Working closely with implementation partner IBM, McCormick and his team became one of the first energy companies of its size to deploy the full suite of S/4HANA applications alongside SAP SuccessFactors, SAP Cloud for Customer, and SAP Integrated Business Planning in one integrated, end-to-end business platform.
In addition to the implementation, IBM also provided robust server and storage infrastructure to support the business and systems integration. Actually, the implementation was completed on time and within budget, with McCormick and IBM opting for a “big-bang” approach involving more than 40 application components being enabled simultaneously.
“This was a large-scale business transformation program, not just a software implementation,” says Vinod Goyal, associate services partner at IBM. “This has an impact on the entire organisation, across finance, logistics, supply chain, customer relationship management, HR, customers, partners and suppliers.

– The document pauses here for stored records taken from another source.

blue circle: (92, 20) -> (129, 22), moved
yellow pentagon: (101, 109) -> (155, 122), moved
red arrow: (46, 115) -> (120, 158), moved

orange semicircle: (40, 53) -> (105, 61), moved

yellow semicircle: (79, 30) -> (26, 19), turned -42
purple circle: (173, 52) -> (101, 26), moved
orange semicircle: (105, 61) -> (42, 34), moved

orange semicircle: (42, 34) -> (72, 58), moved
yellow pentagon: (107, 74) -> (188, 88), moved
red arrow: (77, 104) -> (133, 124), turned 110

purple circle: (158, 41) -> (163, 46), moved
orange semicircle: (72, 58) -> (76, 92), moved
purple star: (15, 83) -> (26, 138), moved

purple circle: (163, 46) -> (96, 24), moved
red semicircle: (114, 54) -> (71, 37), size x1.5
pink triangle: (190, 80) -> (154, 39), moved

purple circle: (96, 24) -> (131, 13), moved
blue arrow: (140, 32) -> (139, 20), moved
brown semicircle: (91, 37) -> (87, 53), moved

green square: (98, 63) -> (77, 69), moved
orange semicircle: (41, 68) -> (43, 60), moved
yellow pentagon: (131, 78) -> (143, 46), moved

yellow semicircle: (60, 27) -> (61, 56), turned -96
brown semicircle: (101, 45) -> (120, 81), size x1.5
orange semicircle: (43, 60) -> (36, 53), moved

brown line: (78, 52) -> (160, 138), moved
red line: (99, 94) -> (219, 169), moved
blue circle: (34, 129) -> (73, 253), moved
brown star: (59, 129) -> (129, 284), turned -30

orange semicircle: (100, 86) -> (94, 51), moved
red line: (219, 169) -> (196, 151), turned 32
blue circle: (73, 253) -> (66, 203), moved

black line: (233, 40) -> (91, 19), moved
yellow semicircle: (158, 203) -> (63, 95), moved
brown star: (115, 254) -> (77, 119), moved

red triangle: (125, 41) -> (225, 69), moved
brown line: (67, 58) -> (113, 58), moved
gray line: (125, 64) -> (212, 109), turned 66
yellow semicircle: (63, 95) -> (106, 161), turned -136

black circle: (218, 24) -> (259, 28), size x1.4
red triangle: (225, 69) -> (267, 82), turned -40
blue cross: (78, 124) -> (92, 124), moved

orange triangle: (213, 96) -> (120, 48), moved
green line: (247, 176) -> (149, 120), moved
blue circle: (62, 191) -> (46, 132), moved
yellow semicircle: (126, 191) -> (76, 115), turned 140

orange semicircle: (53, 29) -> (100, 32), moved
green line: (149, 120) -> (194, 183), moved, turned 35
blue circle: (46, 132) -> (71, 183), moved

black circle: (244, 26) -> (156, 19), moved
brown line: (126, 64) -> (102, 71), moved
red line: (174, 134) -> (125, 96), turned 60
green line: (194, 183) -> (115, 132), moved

Every part of the organisation is touched as part of this program.”
Besides transforming core business processes, Vivo Energy, supported by one AdaptIT, adopted intelligent technologies through the implementation of SAP IoT to transform the way the business engages with service station owners and customers, while ensuring the highest fuel quality and uninterrupted flow of products to customers.
“Our IoT capabilities provide constant monitoring of tank gauges and pump conditions, with automatic monitoring of fuel volume and quality at our service stations,” says McCormick. “A custom front-end gives us an aggregated visualisation of tank data combined with other site information, equipping our decision-making teams with deep operational insights and real-time data at a country and service station level.”
Following the implementation, Vivo has unlocked a broad range of business benefits, including in-depth monitoring of performance across every aspect of the business, enabling improved decision-making; automation of administrative tasks and workflows, helping reduce data input errors and enabling staff to focus on value-adding activities; the ability to leverage new technologies to ensure the highest fuel quality and optimised delivery of products to customers; and real-time distribution of data to regional decision-makers which enables data-driven decisions that reduce time-to-market and time-to-value.
According to Pedro Guerreiro, who is the managing director for Central Africa at SAP, the implementation marks a quantum leap in the company’s race to acquire intelligent enterprise capabilities.
“With its industry-leading digital core powering its business processes, Vivo Energy is set to establish itself as an industry leader that seamlessly blends innovative technologies and optimised business processes to gain a healthy competitive edge over its peers,” says Guerreiro.